Current-Users archive

[Date Prev][Date Next][Thread Prev][Thread Next][Date Index][Thread Index][Old Index]

Re: Anyone interested in implementing O_NOCLOBBER ?



    Date:        Thu, 16 Apr 2020 15:48:00 +0200
    From:        Joerg Sonnenberger <joerg%bec.de@localhost>
    Message-ID:  <20200416134800.GC21016%bec.de@localhost>

  | It strikes me as a lot of complexity for a limited use case.

That argument (almost identically, but with more verbosity) was made
back when the discussions on this were held (before my time watching
what was happening there).

I believe the complexity is almost 0 - the updates to the man page
would probably take more lines than the code.

Whether the use case is as limited as it seems was the subject of
some dispute - with some believing that if available, it would be
used, perhaps replacing many if not all uses of O_EXCL.

I'm not advocating this one way or the other (if I were, I'd just
implement it) but O_EXCL is referenced exactly 5 times in sys/kern/*.c

Two of those are for semaphores and message queues, and are irrelevant.

One is to stop following (if the final component) a symbolic link
when O_EXCL is set (O_NOCLOBBER specifically would not do that), which
is one of the problems with using O_EXCL for noclobber mode in sh - in any
case, no change is needed there.

The remaining two handle the cases where the path name does not, and
does, exist.   The does not case:

                        if (fmode & O_EXCL)
                                 va.va_vaflags |= VA_EXCLUSIVE;
                        error = VOP_CREATE(ndp->ni_dvp, &ndp->ni_vp,
                                           &ndp->ni_cnd, &va);

would I think become

                        if (fmode & (O_EXCL|O_NOCLOBER))
                                 va.va_vaflags |= VA_EXCLUSIVE;
                        error = VOP_CREATE(ndp->ni_dvp, &ndp->ni_vp,
                                           &ndp->ni_cnd, &va);

Where more of a change is needed is in the does exist case, which
is currently ...

                        if (fmode & O_EXCL) {
                                error = EEXIST;
                                goto bad;
                        }

which would need a new block added something like

			if ((mode & O_NOCLOBBER) && vp->v_type == VREG) {
                                error = EEXIST;
                                goto bad;
                        }

(the two blocks could be combined with a more complex test, but I prefer
to allow the compiler to make that optimisation).

I believe that's almost all there is to it.   Complex it isn't.

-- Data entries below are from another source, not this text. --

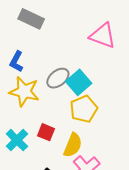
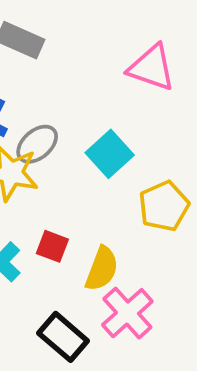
gray ellipse: (58, 78) -> (37, 144), moved
yellow pentagon: (84, 109) -> (164, 206), moved

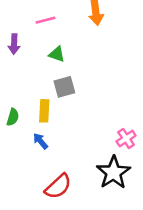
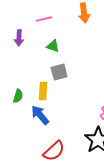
blue arrow: (40, 141) -> (40, 115), size x1.5

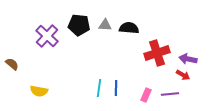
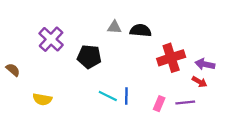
black pentagon: (79, 25) -> (89, 57), moved
cyan line: (99, 88) -> (108, 96), turned -72

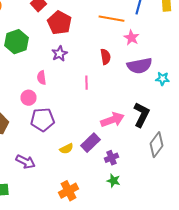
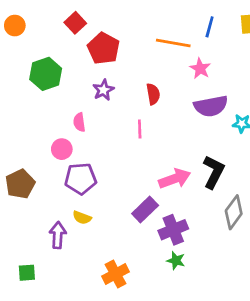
red semicircle: (106, 57) -> (153, 94), moved
yellow semicircle: (66, 149) -> (82, 218), moved, turned 48
purple cross: (112, 158) -> (173, 230), size x1.5
purple arrow: (26, 162) -> (58, 235), turned -114

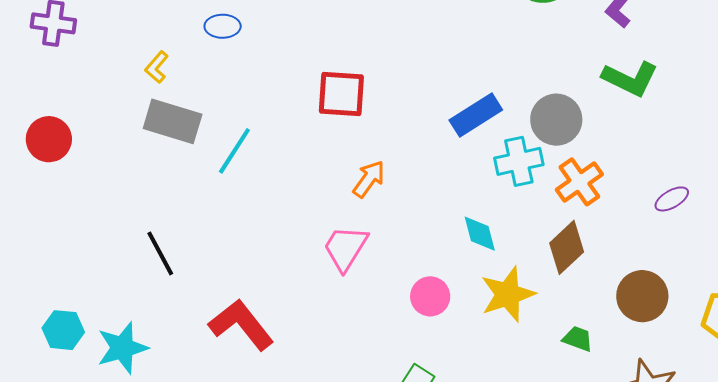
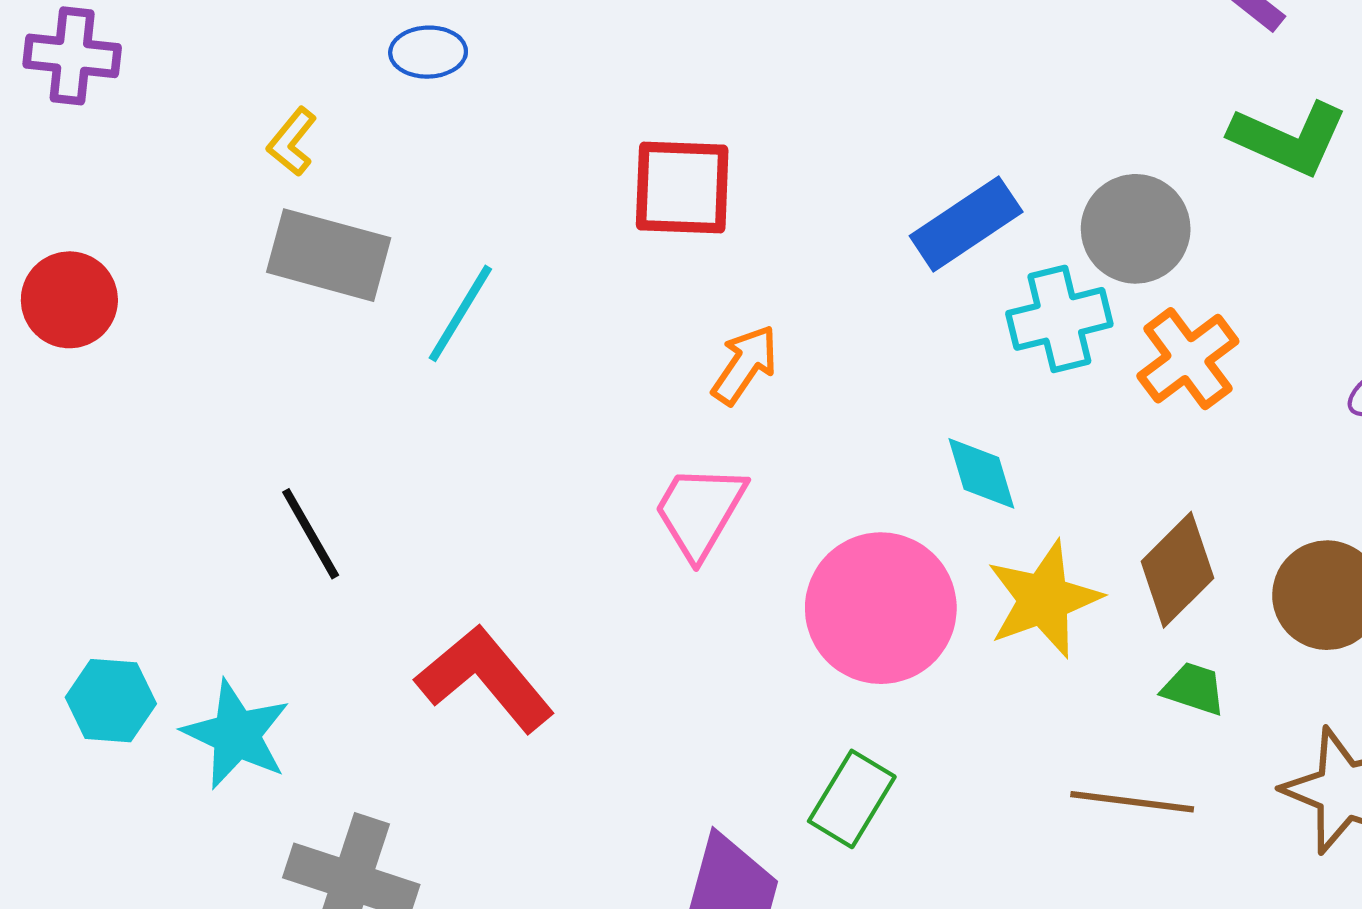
brown diamond: (567, 247) -> (1177, 570), moved
pink circle: (430, 296) -> (881, 608), size x1.8
cyan star: (122, 348) -> (236, 734), turned -30

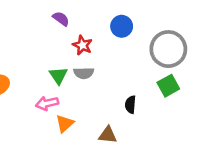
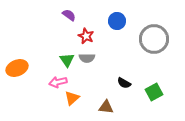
green square: (168, 86) -> (154, 92), moved
black semicircle: (130, 105) -> (124, 83), turned -64

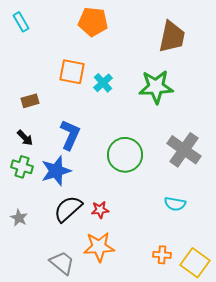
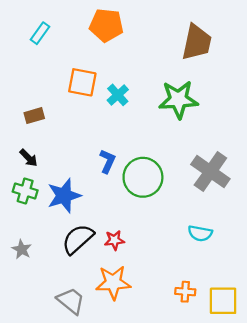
cyan rectangle: (21, 22) -> (40, 33), moved, turned 66
blue L-shape: (70, 135) -> (107, 161), moved, size x0.7
yellow square: (195, 263) -> (223, 301), turned -36

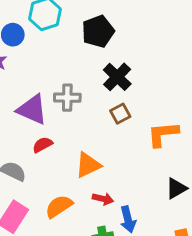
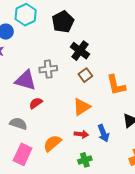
orange L-shape: (163, 134) -> (116, 85), turned -90
orange triangle: (88, 165) -> (82, 107), moved
blue arrow: (128, 219) -> (103, 133), moved

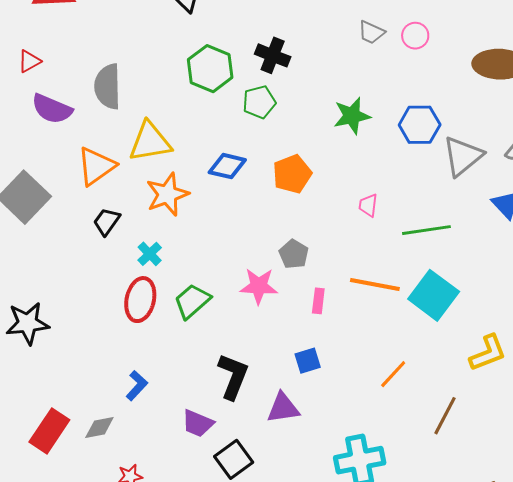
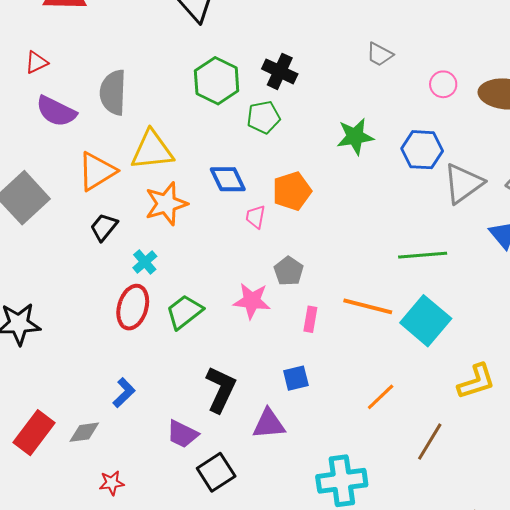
pink circle: (415, 36) -> (443, 84), moved
blue diamond: (227, 166) -> (228, 179), turned 48
pink trapezoid: (368, 205) -> (255, 217), moved

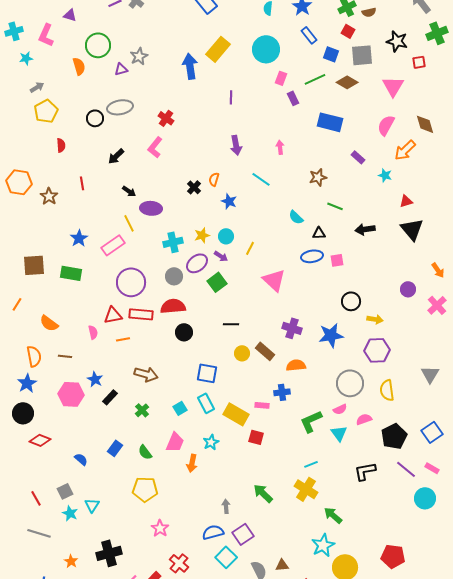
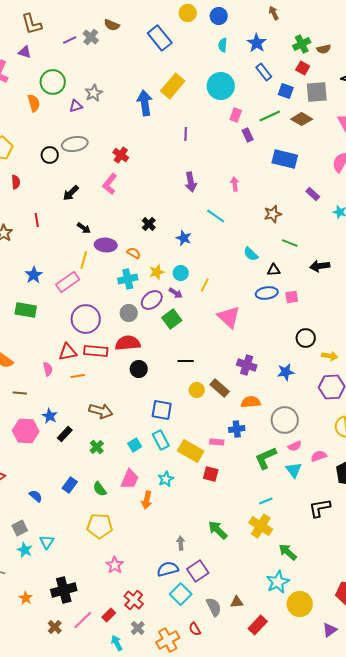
orange semicircle: (214, 179) -> (134, 253), moved, turned 104
yellow line: (129, 223) -> (84, 260), turned 42
blue star: (331, 335) -> (286, 372), size x0.7
gray circle: (350, 383) -> (285, 420), moved

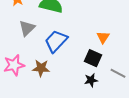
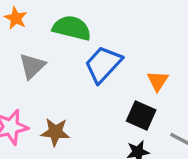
blue trapezoid: (56, 41) -> (103, 64), moved

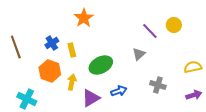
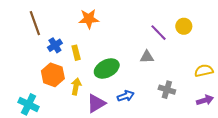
orange star: (84, 18) -> (89, 19), turned 30
brown line: (16, 47) -> (35, 23), moved
gray triangle: (139, 54) -> (147, 57), turned 40

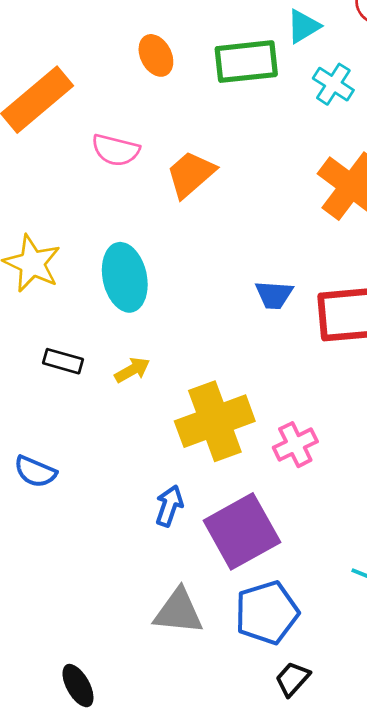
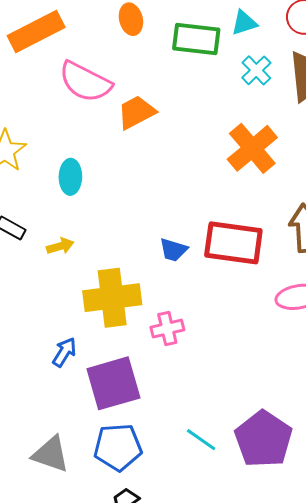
pink semicircle: (116, 150) -> (85, 82), size x1.5
cyan ellipse: (125, 277) -> (70, 177), size x0.7
blue trapezoid: (274, 295) -> (173, 250), moved
gray triangle: (178, 612) -> (51, 454), moved

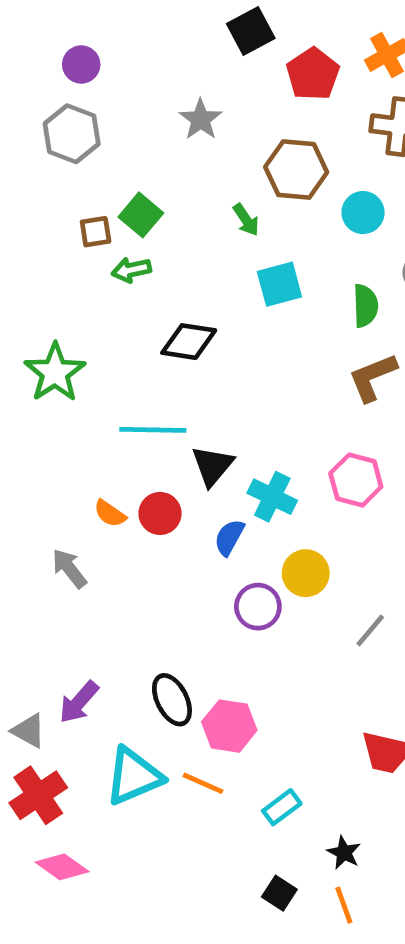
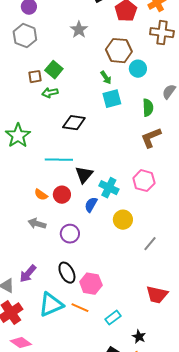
cyan circle: (363, 213) -> (138, 69), moved
green arrow: (246, 220) -> (106, 78), moved
gray arrow: (69, 568) -> (37, 224), moved, turned -36
purple circle: (258, 607) -> (70, 234), moved

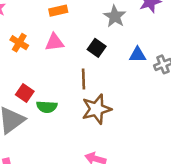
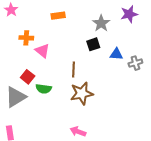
pink triangle: (54, 42) -> (42, 51), moved, turned 42
orange cross: (19, 43) -> (26, 38), turned -32
black square: (97, 48) -> (93, 44), moved, turned 32

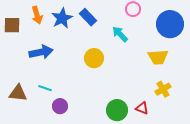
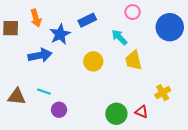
blue rectangle: (88, 17) -> (87, 20), turned -72
blue star: (62, 18) -> (60, 34), moved
yellow trapezoid: (158, 57) -> (134, 60), moved, turned 80

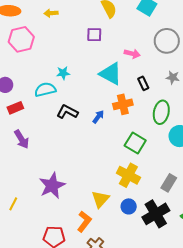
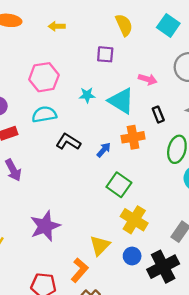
pink hexagon: (21, 39) -> (44, 77), moved
cyan star: (63, 73) -> (87, 95), moved
green square: (135, 143) -> (119, 185), moved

Elsewhere in the kernel, there's obviously the definition of O_EXCL
(and O_NOCLOBBER would need to be added) there's some device driver
use of O_EXCL (DRM and maybe more) none of which is relevant to O_NOCLOBBER,
as none of those is making regular files, there's some mention in procfs
which might need some investigation (I wooudn't have expected to be able
to create files there at all, but maybe some can be - whether files in
procfs count as regular files for this purpose I'm not sure), and related
references in union mounts and unionfs (where in both cases I'd expect
O_EXCL and O_NOCLOBBER to be treated the same for whatever special handling
they need).  There's also some linux compat mode fiddling (relevant only
if linux adds O_NOCLOBBER and we need to emulate it)  and in coda and NFS
which need looking at (the big issue is what one does when the client
supports O_NOCLOBBER and the server doesn't).   Finally O_EXCL is used
as an arg when external attributes are created - that clearly doesn't
need any mods.

O_NOCLOBBER is really just intended to be O_EXCL with the two minor
variations - it only applies to regular files, and follows the symlink
if the path named is an existing symlink.


  | PS: I would find something like O_NOATIME to be much more useful, when
  | talking about special purpose flags with non-trivial impact.

I would also find that useful, even O_NOMTIME sometimes, and if someone
would like to implement either of those (which would, I suspect, take some
real work, unlike the above) there would certainly be no objection here.

kre

ps: If you looked at the POSIX bug report, you'll see there are two
options - one of them will appear in the next edition.   Option 2 is
the one discussed here, where O_NOCLOBBER is required (which won't happen
unless there is at least one implementation - perhaps more than one would
be needed).   The other option (Option 1) is to recommend implementing
O_NOCLOBBER with a view to requiring it in the next version of the standard.
That is, they would add in the future directions section:

    A future version of this standard may add an O_NOCLOBBER flag, specified
    as follows, for use by shells when the noclobber option is set (see
    [xref to XRAT C.2.7.2]):

    O_NOCLOBBER

        If O_CREAT and O_NOCLOBBER are set, open() shall fail if the file 
        exists and is either a regular file or a symbolic link that resolves to
        [....]

(the rest of it is the same text I posted last time).   That is, that text
is going to appear in the standard, either as a future direction for the
next standard, or a requirement of the coming one.

That one of those two options be included has already been approved.